Unfortunately, life is full of self-fulfilling prophecies. The tragedy of this inner shadow, our fear of losing a fight, is that it helps create conditions where people feel compelled to live as if they were at war. Yes, the world is competitive, but largely because we make it so. Some of our best institutions, from corporations to change agencies to schools, are learning that there is another way of doing business, a way that is consensual, cooperative, communal: they are fulfilling a different prophecy and creating a different reality.
The gift we receive on the inner journey is the insight that the universe is working together for good. The structure of reality is not the structure of a battle. Reality is not out to get anybody. Yes, there is death, but it is part of the cycle of life, and when we learn to move gracefully with that cycle, a great harmony comes into our lives. The spiritual truth that harmony is more fundamental than warfare in the nature of reality itself could transform this leadership shadow – and transform our institutions as well.
A third shadow common among leaders is “functional atheism”, the belief that ultimate responsibility for everything rests with us. This is the unconscious, unexamined conviction that if anything decent is going to happen here, we are the ones who must make it happen – a conviction held even by people who talk a good game about God.
This shadow causes pathology on every level of our lives. It leads us to impose our will on others, stressing our relationships, sometimes to the point of breaking. It often eventuates in burnout, depression, and despair, as we learn that the world will not bend to our will and we become embittered about that fact. Functional atheism is the shadow that drives collective frenzy as well. It explains why the average group can tolerate no more than 15 seconds of silene: if we are not making noise, we believe, nothing good is happening and something must be dying.
The gift we receive on the inner journey is that ours is not the only act in town. Not only are there other acts out there, but some of them are even better than ours, at least occasionally! We learn that we need not carry the whole load but can share it with others, liberating us and empowering them. We learn that sometimes we are free to lay the load down altogether. The great community asks us to do only what we are able and trust the rest to other hands.
A fourth shadow within and among us is fear, especially our fear of the natural chaos of life. Many of us – parents and teachers and CEOs – are deeply devoted to eliminating all remnants of chaos from the world. We want to organize and orchestrate things so thoroughly that messiness will never bubble up around us and threaten to overwhelm us (for “messiness” read dissent, innovation, challenge, and change). In families and churches and corporations, this shadow is projected as rigidity of rules and procedures, creating an ethos that is imprisoning rather than empowering. (Then, of course, the mess we must deal with is prisoners trying to break out!)

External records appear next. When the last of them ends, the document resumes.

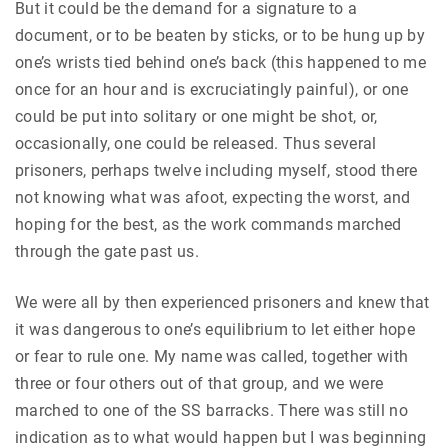
But it could be the demand for a signature to a
document, or to be beaten by sticks, or to be hung up by
one’s wrists tied behind one’s back (this happened to me
once for an hour and is excruciatingly painful), or one
could be put into solitary or one might be shot, or,
occasionally, one could be released. Thus several
prisoners, perhaps twelve including myself, stood there
not knowing what was afoot, expecting the worst, and
hoping for the best, as the work commands marched
through the gate past us.
We were all by then experienced prisoners and knew that
it was dangerous to one’s equilibrium to let either hope
or fear to rule one. My name was called, together with
three or four others out of that group, and we were
marched to one of the SS barracks. There was still no
indication as to what would happen but I was beginning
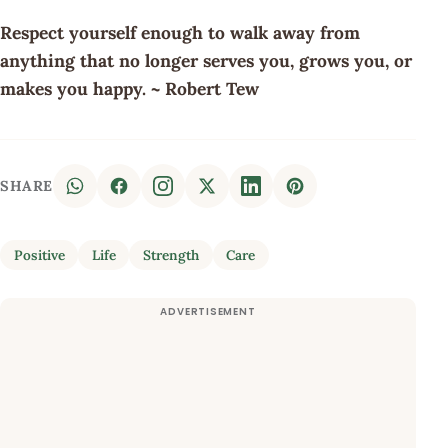
Respect yourself enough to walk away from
anything that no longer serves you, grows you, or
makes you happy. ~ Robert Tew
SHARE
Positive
Life
Strength
Care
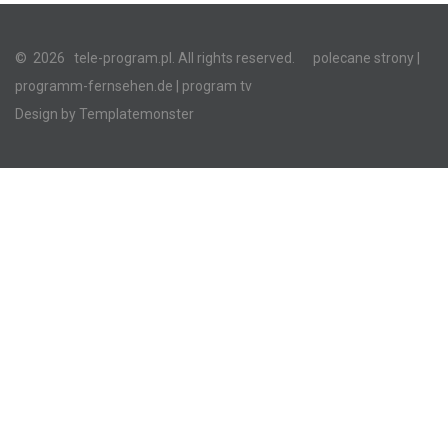
©
2026
tele-program.pl. All rights reserved.
polecane strony
|
programm-fernsehen.de
| program tv
Design by
Templatemonster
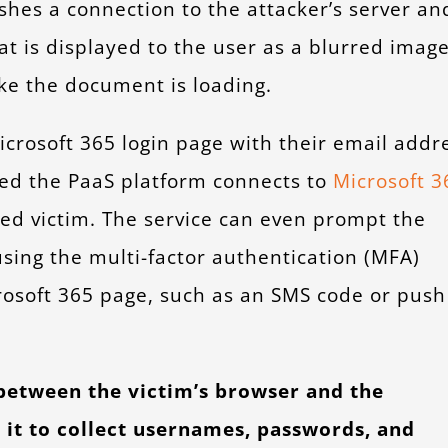
shes a connection to the attacker’s server an
t is displayed to the user as a blurred imag
ike the document is loading.
Microsoft 365 login page with their email addr
ted the PaaS platform connects to
Microsoft 3
ed victim. The service can even prompt the
using the multi-factor authentication (MFA)
osoft 365 page, such as an SMS code or push
 between the victim’s browser and the
 it to collect usernames, passwords, and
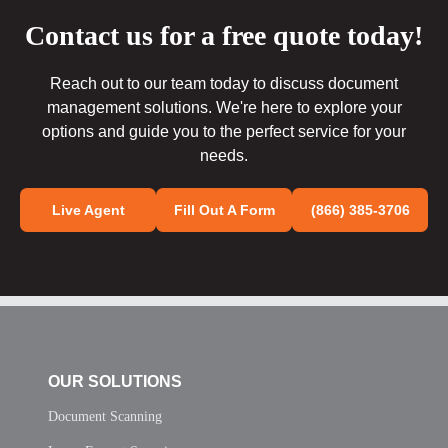
Contact us for a free quote today!
Reach out to our team today to discuss document
management solutions. We're here to explore your
options and guide you to the perfect service for your
needs.
Live Agent
Fill Out A Form
(866) 385-3706
OUR SOLUTIONS
Document Scanning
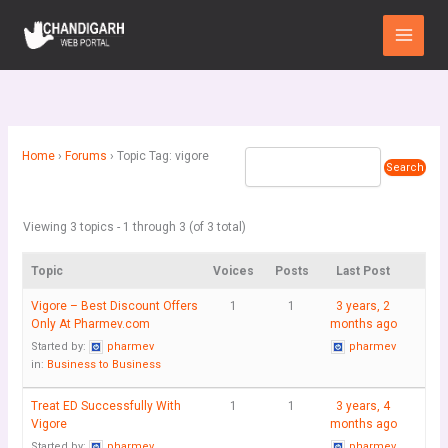
Skip
Main
to
Menu
content
Home
›
Forums
›
Topic Tag: vigore
Viewing 3 topics - 1 through 3 (of 3 total)
Topic
Voices
Posts
Last Post
Vigore – Best Discount Offers
1
1
3 years, 2
Only At Pharmev.com
months ago
Started by:
pharmev
pharmev
in:
Business to Business
Treat ED Successfully With
1
1
3 years, 4
Vigore
months ago
Started by:
pharmev
pharmev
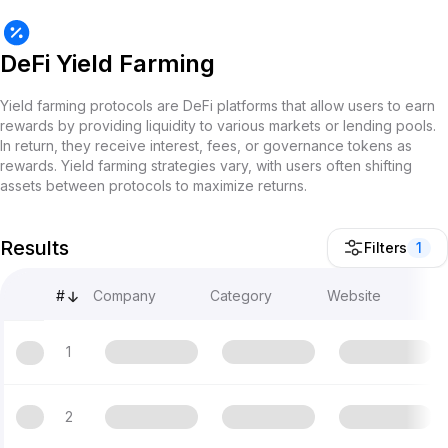
DeFi Yield Farming
Yield farming protocols are DeFi platforms that allow users to earn
rewards by providing liquidity to various markets or lending pools.
In return, they receive interest, fees, or governance tokens as
rewards. Yield farming strategies vary, with users often shifting
assets between protocols to maximize returns.
Results
Filters
1
#
Company
Category
Website
1
2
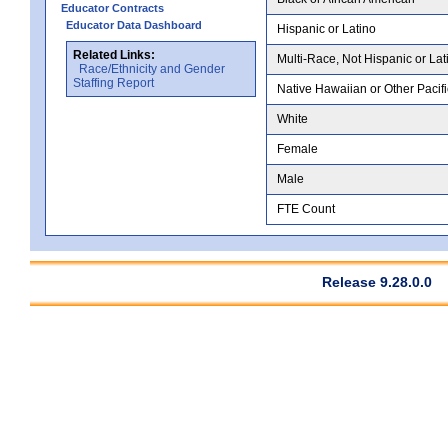
Educator Contracts
Educator Data Dashboard
Hispanic or Latino
Related Links:
Multi-Race, Not Hispanic or Lat
Race/Ethnicity and Gender
Staffing Report
Native Hawaiian or Other Pacifi
White
Female
Male
FTE Count
Release 9.28.0.0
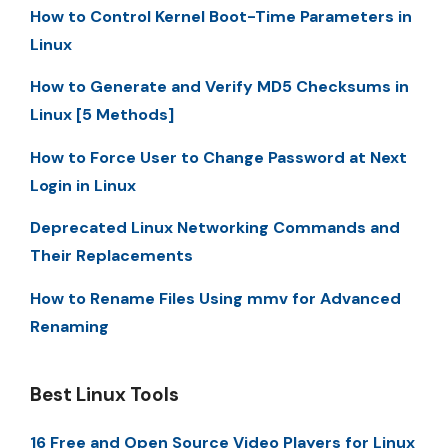
How to Control Kernel Boot-Time Parameters in
Linux
How to Generate and Verify MD5 Checksums in
Linux [5 Methods]
How to Force User to Change Password at Next
Login in Linux
Deprecated Linux Networking Commands and
Their Replacements
How to Rename Files Using mmv for Advanced
Renaming
Best Linux Tools
16 Free and Open Source Video Players for Linux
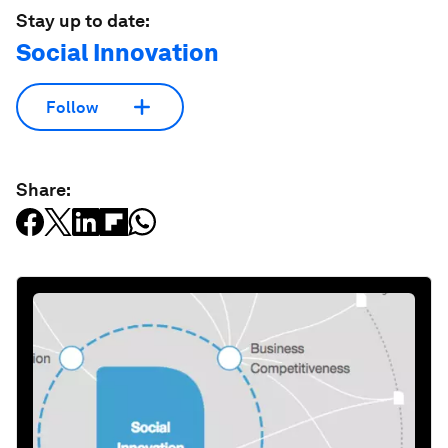
Stay up to date:
Social Innovation
Follow
Share:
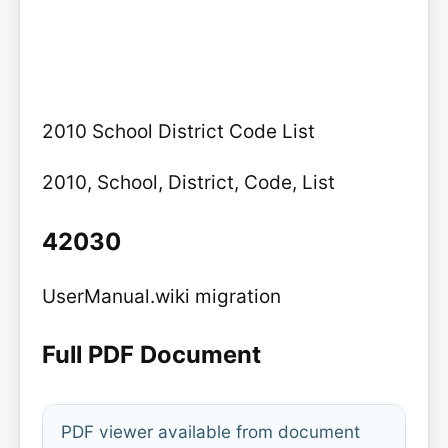
2010 School District Code List
2010, School, District, Code, List
42030
UserManual.wiki migration
Full PDF Document
PDF viewer available from document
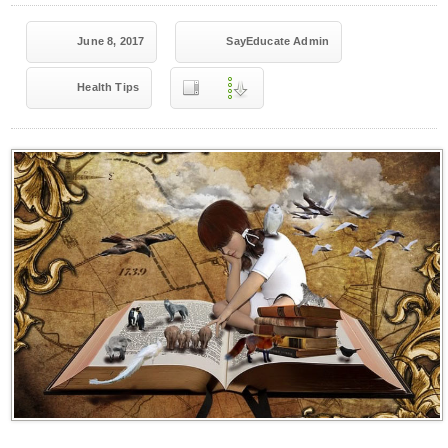
June 8, 2017
SayEducate Admin
Health Tips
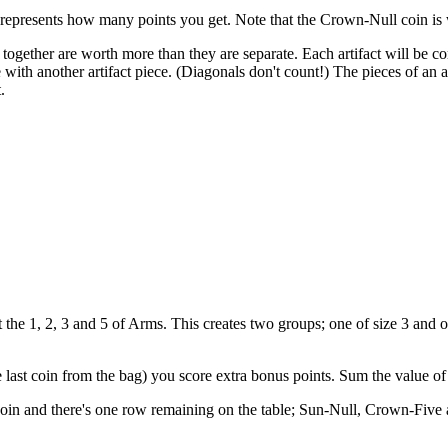
 represents how many points you get. Note that the Crown-Null coin is 
h together are worth more than they are separate. Each artifact will be 
e with another artifact piece. (Diagonals don't count!) The pieces of an a
.
 the 1, 2, 3 and 5 of Arms. This creates two groups; one of size 3 and o
last coin from the bag) you score extra bonus points. Sum the value of t
coin and there's one row remaining on the table; Sun-Null, Crown-Fiv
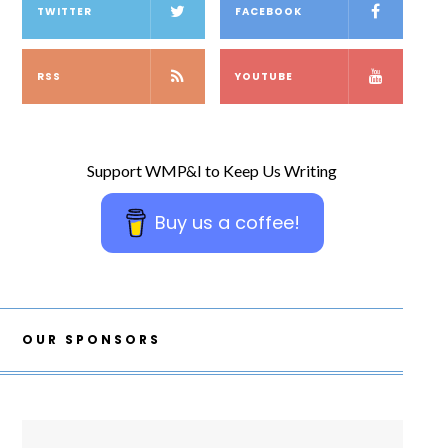
TWITTER
FACEBOOK
RSS
YOUTUBE
Support WMP&I to Keep Us Writing
Buy us a coffee!
OUR SPONSORS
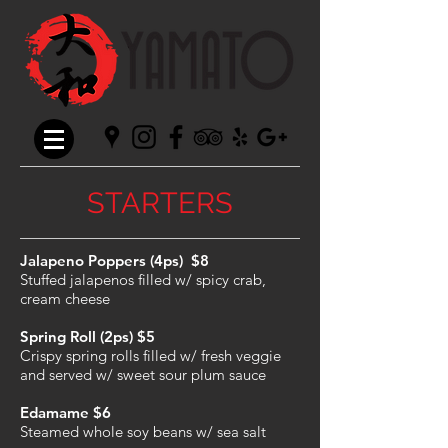
STARTERS
Jalapeno Poppers (4ps) $8
Stuffed jalapenos filled w/ spicy crab,
cream cheese
Spring Roll (2ps) $5
Crispy spring rolls filled w/ fresh veggie
and served w/ sweet sour plum sauce
Edamame $6
Steamed whole soy beans w/ sea salt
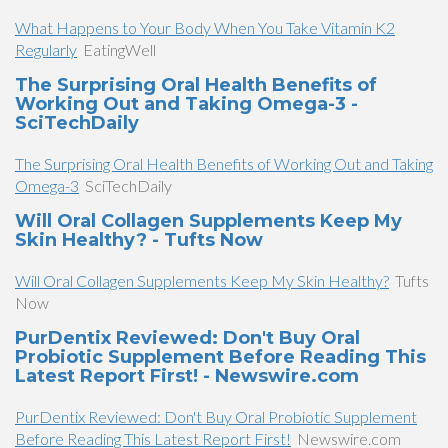
What Happens to Your Body When You Take Vitamin K2
Regularly
EatingWell
The Surprising Oral Health Benefits of
Working Out and Taking Omega-3 -
SciTechDaily
The Surprising Oral Health Benefits of Working Out and Taking
Omega-3
SciTechDaily
Will Oral Collagen Supplements Keep My
Skin Healthy? - Tufts Now
Will Oral Collagen Supplements Keep My Skin Healthy?
Tufts
Now
PurDentix Reviewed: Don't Buy Oral
Probiotic Supplement Before Reading This
Latest Report First! - Newswire.com
PurDentix Reviewed: Don't Buy Oral Probiotic Supplement
Before Reading This Latest Report First!
Newswire.com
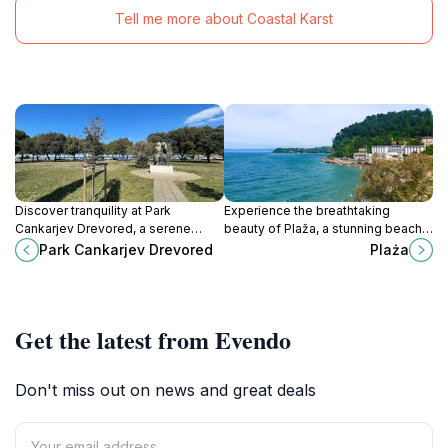
Tell me more about Coastal Karst
Discover tranquility at Park
Experience the breathtaking
Cankarjev Drevored, a serene
beauty of Plaža, a stunning beach
escape in Izola filled with lush
in Piran, perfect for relaxation,
Park Cankarjev Drevored
Plaża
greenery and cultural charm.
sunbathing, and cultural
exploration.
Get the latest from Evendo
Don't miss out on news and great deals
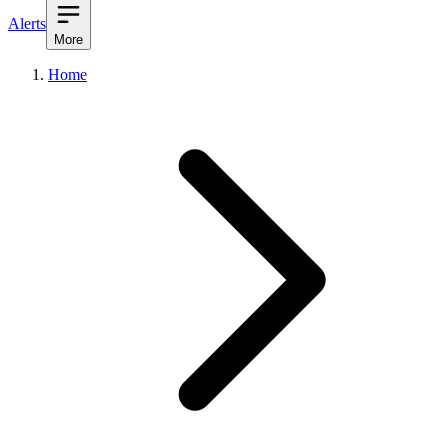
Alerts
More
Home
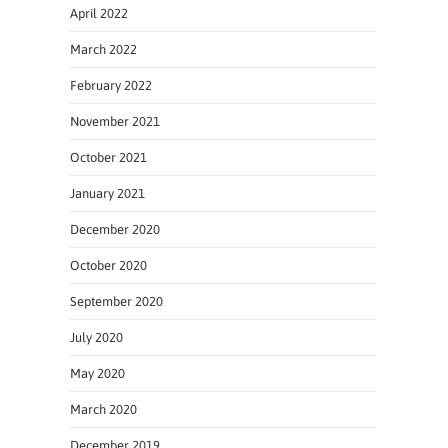
April 2022
March 2022
February 2022
November 2021
October 2021
January 2021
December 2020
October 2020
September 2020
July 2020
May 2020
March 2020
December 2019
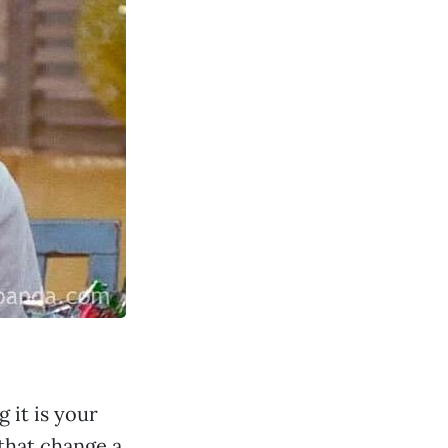
 it is your
 that change a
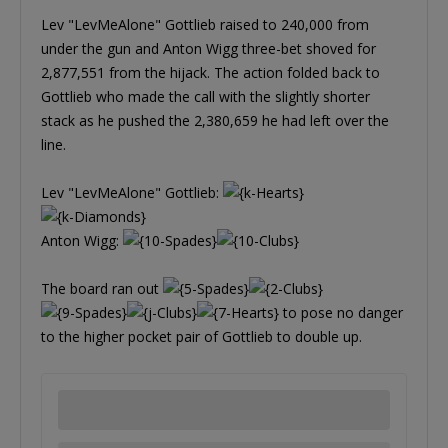
Lev "LevMeAlone" Gottlieb raised to 240,000 from
under the gun and Anton Wigg three-bet shoved for
2,877,551 from the hijack. The action folded back to
Gottlieb who made the call with the slightly shorter
stack as he pushed the 2,380,659 he had left over the
line.
Lev "LevMeAlone" Gottlieb:
Anton Wigg:
The board ran out
to pose no danger
to the higher pocket pair of Gottlieb to double up.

The insight we receive on the inner journey is that chaos is the precondition to creativity: as every creation myth has it, life itself emerged from the void. Even what has been created needs to be returned to chaos from time to time so that it can be regenerated in more vital form. When a leader fears chaos so deeply as to try to eliminate it, the shadow of death will fall across everything that leader approaches – for the ultimate answer to all of life’s messiness is death.
My final example of the shadows that leaders project is, paradoxically, the denial of death itself. Though we sometimes kill things off well before their time, we also live in denial of the fact that all things must die in due course. Leaders who participate in this denial often demand that the people around them keep resuscitating things that are no longer alive. Projects and programs that should have been unplugged long ago are left on life support to accommodate the insecurities of a leader who does not want anything to die on his or her watch.
Within our denial of death lurks fear of another sort: the fear of failure…The best leaders in every setting reward people for taking worthwhile risks even if they are likely to fail. These leaders know that the death of the initiative – if it was tested for good reasons – is always a source of new learning.The gift we receive on the inner journey is the knowledge that death finally comes to everything – and yet death does not have the final word. By allowing something to die when its time is due, we create the conditions under which new life can emerge.
I’m particularly guilty of the fear of failure and functional atheism bits. But then, as the cliche goes, knowing is half the battle.